El Gobierno Petro contempla dos opciones para contener su expansión. Por un lado, la aplicación de la eutanasia, una medida que ha sido impopular ante la opinión pública; y la translocación, es decir, el traslado de la especie a zoológicos y santuarios del país y el extranjero.
La exportación de hipopótamos no es nueva y está rodeada de múltiples polémicas. Aunque empresarios y multimillonarios de México, India, Filipinas, Ecuador, República Dominicana y Sudáfrica han levantado la mano para acoger a hipopótamos, el ministerio no ha emitido el Cites, un tipo de pasaporte que permite la salida de los animales de Antioquia.
Ernesto Zazueta, presidente de la Asociación de Zoológicos, Criaderos y Acuarios de México, intentó trasladar 80 de estos animales a India y Norteamérica con recursos gestionados por él. En viajes aéreos, dispondría de 3,5 millones de dólares y usaría guacales de madera cuantificados en 2.000 dólares cada uno. En diálogo con SEMANA, aclaró que Colombia no tenía que poner ni un solo peso, pero que el Gobierno rechazó la iniciativa.
“La propuesta inicial era mover a la India de 60 a 80 hipopótamos y toda esta operación sin costo. Desde el día número uno, negativas con el Ministerio de Ambiente. El ministerio pone trabas y negativas; no ha habido respuesta. Ellos no han querido dar el Cites. Ellos dicen que se necesitan hacer mesas de diálogos y cosas para ver la posibilidad, lo cual es falso, el reglamento es muy claro”, dijo el empresario mexicano.
En otros gobiernos, la translocación sí funcionó.

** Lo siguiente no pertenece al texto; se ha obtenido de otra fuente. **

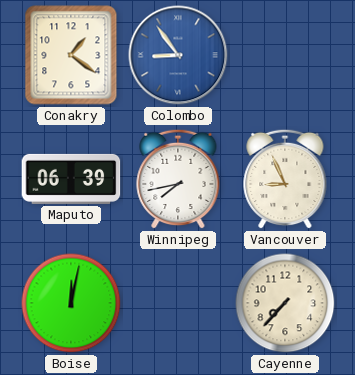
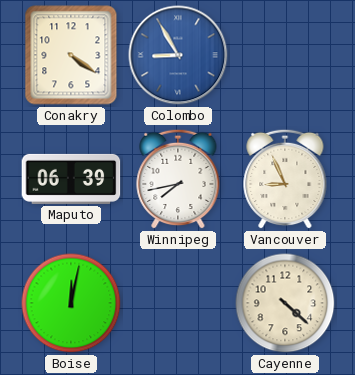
Conakry: 1:21 -> 4:21
Colombo: 8:54 -> 8:55
Cayenne: 7:37 -> 4:22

Cornare, la autoridad ambiental de la zona de expansión de los hipopótamos, ha reubicado ocho de ellos dentro del territorio nacional y ha recibido propuestas de ocho países, sin que el Ministerio de Ambiente haya avanzado en la aprobación de los trasladados.
La cartera liderada por Irene Vélez contó que esta alternativa sí ha sido explorada sin éxito debido a las barreras legales, técnicas y presupuestales. Se enumeró que la autoridad ambiental de México manifestó una restricción legal para la importación de especies invasoras; a Filipinas, que buscaba 15 individuos, le fueron aprobados cinco y luego se desistió por los costos elevados; e India, que es el más interesado en el traslado de casi 80, apenas está en averiguaciones.
SEMANA accedió a un documento emitido por la administración de Claudia Sheinbaum en el que les cerró la puerta a los hipopótamos, justificada en sus normas: “(Se) prohíbe la importación de especies exóticas invasoras, definidas como aquellas que se encuentran fuera de su ámbito de distribución natural, que son capaces de sobrevivir, reproducirse y establecerse en hábitats y ecosistemas naturales, y que amenazan la diversidad biológica nativa. Acorde a la narrativa de su comunicado, es la situación que ocurre con los ejemplares mencionados de hipopótamo, por lo cual fueron declarados bajo esa categoría en ese país”.
Así las cosas, Colombia no la tendrá fácil con la exportación de los hipopótamos y la eutanasia parece ser la estrategia menos compleja. Para ponerla en práctica, el Gobierno Petro destinó 7.200 millones de pesos, pues cree que es hora de actuar: “Actualmente, se estima que la población supera los 200 individuos, y de no implementarse medidas de control, podría alcanzar los 500 ejemplares en 2030 y cerca de 1.000 en 2035, incrementando significativamente los riesgos ambientales y para las comunidades”.
En el Congreso hay molestia por el plan de la eutanasia y diferentes sectores políticos han pedido nuevas alternativas.